Technology stocks have recently experienced a downturn, but there are exceptions. Let’s delve into the prospects of Meta Platforms.
Earlier this year, the technology sector witnessed a surge in profitability, propelling it to new heights. However, the third-quarter earnings results haven’t been strong enough to provide a significant boost to tech stocks and those in related industries. A prime example is Alphabet (ticker: GOOGL), which, despite reporting better-than-expected earnings on Oct. 24, has seen a 6% drop since then, despite starting the year with a 50% gain. Additionally, the Technology Select Sector SPDR exchange-traded fund (XLK) has fallen approximately 8% from its record high in late July.
Fortunately, Meta (META) has managed to weather the storm relatively well. Since their earnings report, the stock has only experienced a minor 0.1% decline and has already recovered over half of its initial post-release losses. Comparatively, Meta is down just 5% from its 52-week high, putting it ahead of most other major players except Microsoft (MSFT). Furthermore, the stock has held firm at $275 as a level of support and is showing signs of an upward trajectory.
According to Rich Ross, head of technical analysis at Evercore, Meta stands out as the top performer both absolutely and relatively when compared to its peers. Ross highly recommends buying shares in Meta as an excellent investment opportunity.
In conclusion, while the broader technology sector faces challenges, Meta Platforms shines as a resilient standout. With promising indicators and supportive market dynamics, Meta presents an enticing option for investors seeking potential growth.

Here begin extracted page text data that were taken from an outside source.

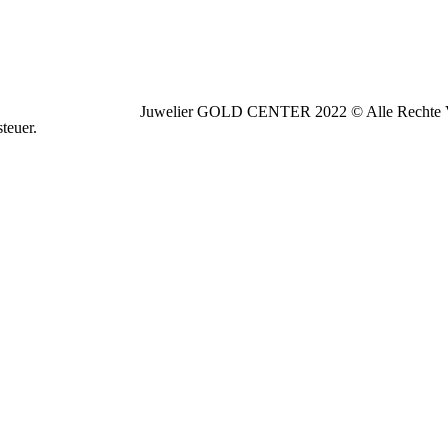
Juwelier GOLD CENTER 2022 © Alle Rechte V
teuer.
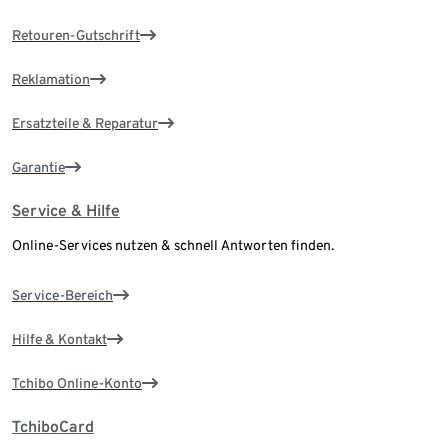
Retouren-Gutschrift
Reklamation
Ersatzteile & Reparatur
Garantie
Service & Hilfe
Online-Services nutzen & schnell Antworten finden.
Service-Bereich
Hilfe & Kontakt
Tchibo Online-Konto
TchiboCard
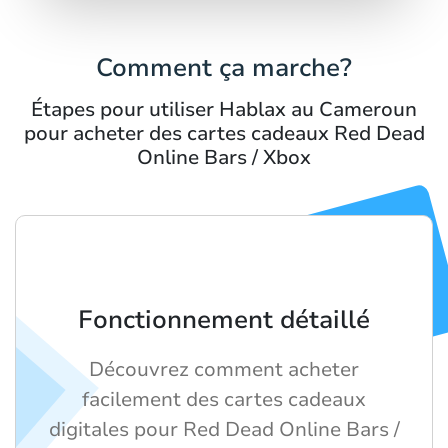
Comment ça marche?
Étapes pour utiliser Hablax au Cameroun
pour acheter des cartes cadeaux Red Dead
Online Bars / Xbox
Fonctionnement détaillé
Découvrez comment acheter
facilement des cartes cadeaux
digitales pour Red Dead Online Bars /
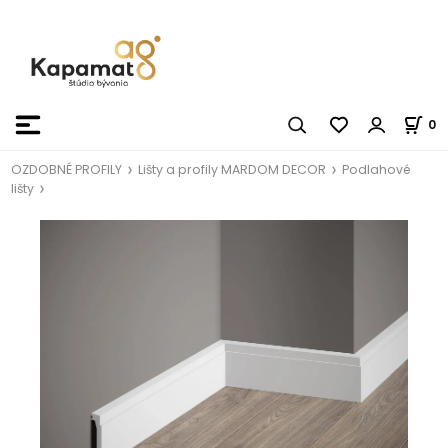
0
OZDOBNÉ PROFILY
Lišty a profily MARDOM DECOR
Podlahové
lišty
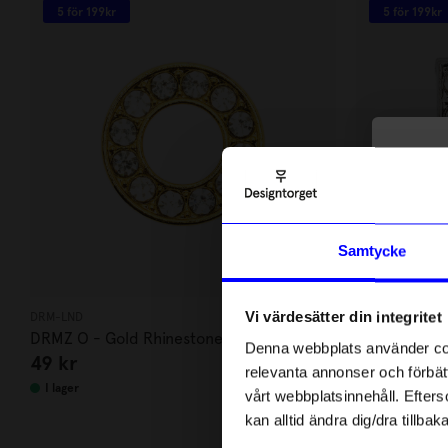
5 för 199kr
5 för 199kr
10
di
Anmäl di
Samtycke
först m
o
Vi värdesätter din integritet
DRM-LND
DRM-LND
Som ta
DRMZ O - Gold Rhinestone
DRMZ U - Sil
Denna webbplats använder cook
49
kr
49
kr
relevanta annonser och förbätt
Name
I lager
I lager
vårt webbplatsinnehåll. Efterso
kan alltid ändra dig/dra tillb
Email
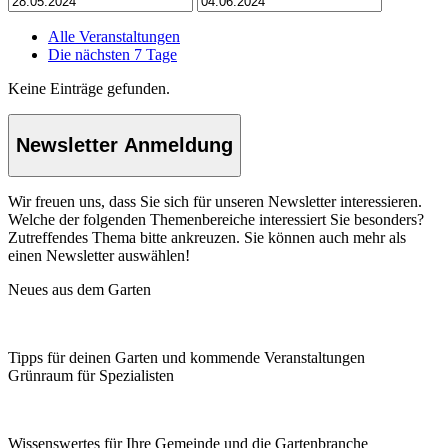
Alle Veranstaltungen
Die nächsten 7 Tage
Keine Einträge gefunden.
Newsletter Anmeldung
Wir freuen uns, dass Sie sich für unseren Newsletter interessieren.
Welche der folgenden Themenbereiche interessiert Sie besonders?
Zutreffendes Thema bitte ankreuzen. Sie können auch mehr als
einen Newsletter auswählen!
Neues aus dem Garten
Tipps für deinen Garten und kommende Veranstaltungen
Grünraum für Spezialisten
Wissenswertes für Ihre Gemeinde und die Gartenbranche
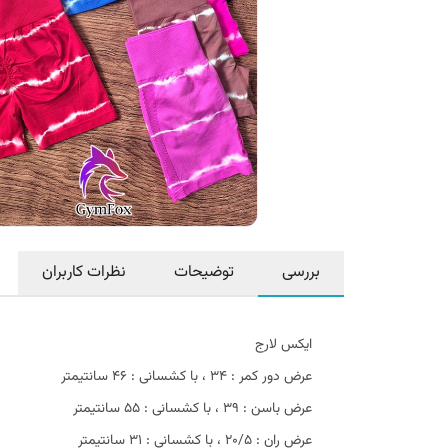
بررسی
توضیحات
نظرات کاربران
ایکس لارج
عرض دور کمر : ۳۴ ، با کشسانی : ۴۶ سانتیمتر
عرض باسن : ۳۹ ،‌ با کشسانی : ۵۵ سانتیمتر
عرض ران : ۲۰/۵ ، با کشسانی : ۳۱ سانتیمتر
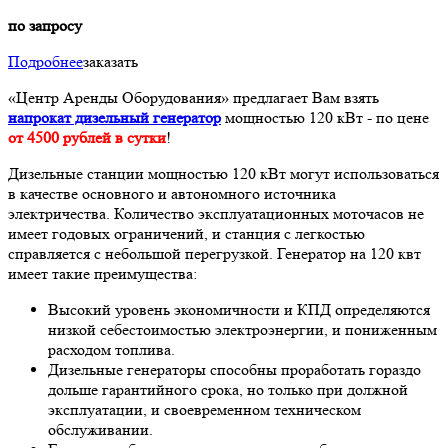
по запросу
Подробнее
заказать
«
Центр Аренды Оборудования
»
предлагает Вам взять
напрокат дизельный генератор
мощностью 120 кВт - по цене
от 4500 рублей в сутки
!
Дизельные станции мощностью 120 кВт могут использоваться
в качестве основного и автономного источника
электричества. Количество эксплуатационных моточасов не
имеет годовых ограничений, и станция с легкостью
справляется с небольшой перегрузкой. Генератор на 120 квт
имеет такие преимущества:
Высокий уровень экономичности и КПД определяются
низкой себестоимостью электроэнергии, и пониженным
расходом топлива.
Дизельные генераторы способны проработать гораздо
дольше гарантийного срока, но только при должной
эксплуатации, и своевременном техническом
обслуживании.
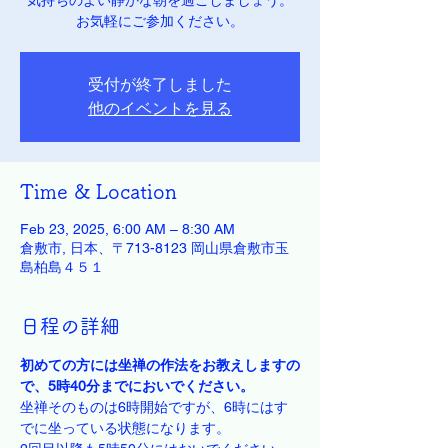
気持ちのよい静かな朝を過ごしましょう。
お気軽にご参加ください。
受付が終了しました
他のイベントを見る
Time & Location
Feb 23, 2025, 6:00 AM – 8:30 AM
倉敷市, 日本、〒713-8123 岡山県倉敷市玉
島柏島４５１
日程の詳細
初めての方には坐禅の作法をお教えしますの
で、5時40分までにおいでください。
坐禅そのものは6時開始ですが、6時にはす
でに坐っている状態になります。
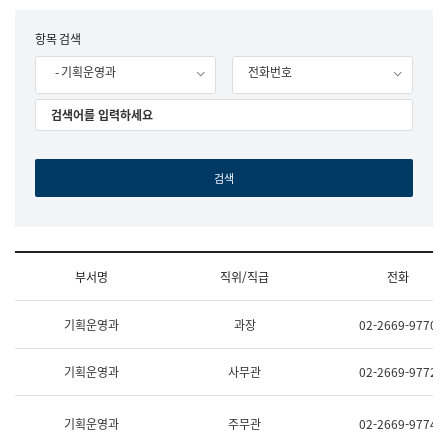
립
국
F
항목 검색
어
o
원
- 기획운영과
전화번호
r
조
m
직
도
국
어
원
원
장
기
획
연
수
부서명
직위/직급
전화
부
기
조
획
기획운영과
과장
02-2669-9770
직
운
및
영
업
과
기획운영과
사무관
02-2669-9772
무
공
소
공
개
언
기획운영과
주무관
02-2669-9774
(부
어
서
과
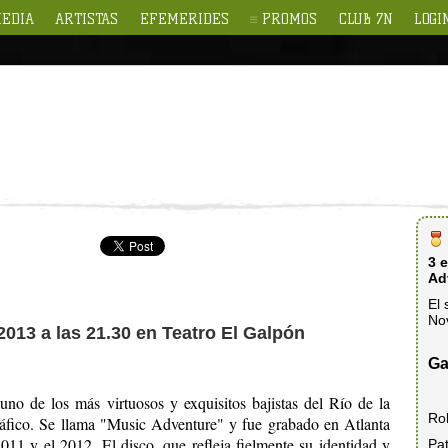
EDIA
ARTISTAS
EFEMERIDES
PROMOS
CLUB 7N
LOGI
3 
Ad
El 
No
2013 a las 21.30 en Teatro El Galpón
Ga
 uno de los más virtuosos y exquisitos bajistas del Río de la
Ro
gráfico. Se llama "Music Adventure" y fue grabado en Atlanta
11 y el 2012. El disco, que refleja fielmente su identidad y
Pat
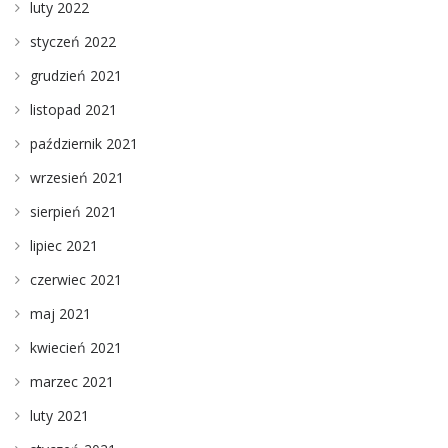
luty 2022
styczeń 2022
grudzień 2021
listopad 2021
październik 2021
wrzesień 2021
sierpień 2021
lipiec 2021
czerwiec 2021
maj 2021
kwiecień 2021
marzec 2021
luty 2021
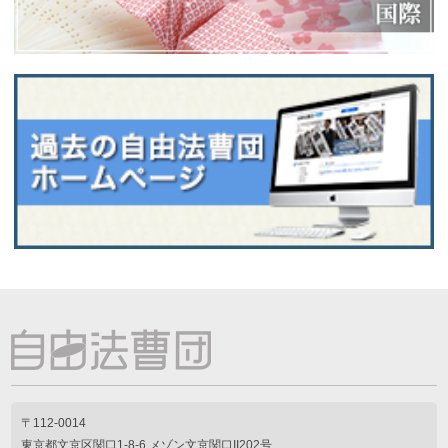
〒112-0014
東京都文京区関口1-8-6 メゾン文京関口II202号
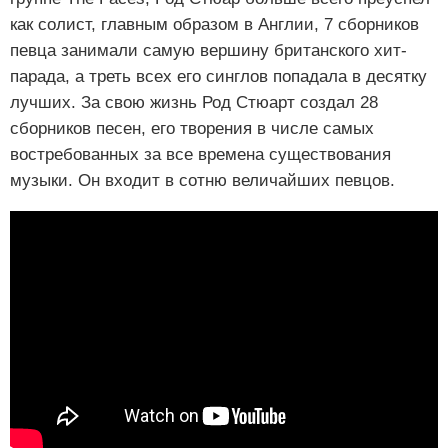
как солист, главным образом в Англии, 7 сборников
певца занимали самую вершину британского хит-
парада, а треть всех его синглов попадала в десятку
лучших. За свою жизнь Род Стюарт создал 28
сборников песен, его творения в числе самых
востребованных за все времена существования
музыки. Он входит в сотню величайших певцов.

Meta’s Strong Business Performance and Growth
Meta, previously known as Facebook, continues to thrive and expand its business. In the third quarter, the company experienced a remarkable 25% increase in sales, reaching $34.1 billion. This impressive growth surpassed initial predictions of $33.6 billion, primarily driven by higher-than-expected average revenue per user.
The company’s success can be attributed to its focus on increasing user engagement on its platforms, particularly on Instagram reels. By providing captivating content and leveraging artificial intelligence, Meta has effectively monetized its user base. Additionally, Meta has successfully capitalized on this opportunity by incorporating more targeted advertisements, ensuring a better match between users and ads. As a result, Meta has been able to gain market share from other advertising companies and subsequently boost its sales.
Moreover, Meta’s prudent cost management strategies have led to improved profit margins, propelling earnings to $4.39 per share. This figure more than doubles the previous year’s earnings and significantly exceeds estimates of $3.64 per share. However, it is worth noting that Meta has cautioned about slower ad spending in the upcoming quarters due to brands bracing themselves for decreased consumer demand resulting from elevated interest rates.
Despite this cautionary remark, the outlook for Meta’s earnings remains promising. Wall Street analysts are confident in the company’s prospects, as consensus estimates for 2024 profits have increased by about 0.4% since the earnings release. Overall, considering Meta’s recent accomplishments in exploring new opportunities, Morgan Stanley analyst Brian Nowak asserts that “these trends give us more confidence in multi-year revenue growth.”
Analysts are predicting midteens annualized earnings growth for the next two years, which is expected to have a positive impact on the stock. Despite being reasonably priced, with shares trading at just under 18 times earnings-per-share estimates for the next 12 months, in line with the S&P 500’s multiple, the company’s growth rate is expected to outpace that of the index.
This favorable outlook is likely to encourage market participants to continue purchasing the stock for the foreseeable future.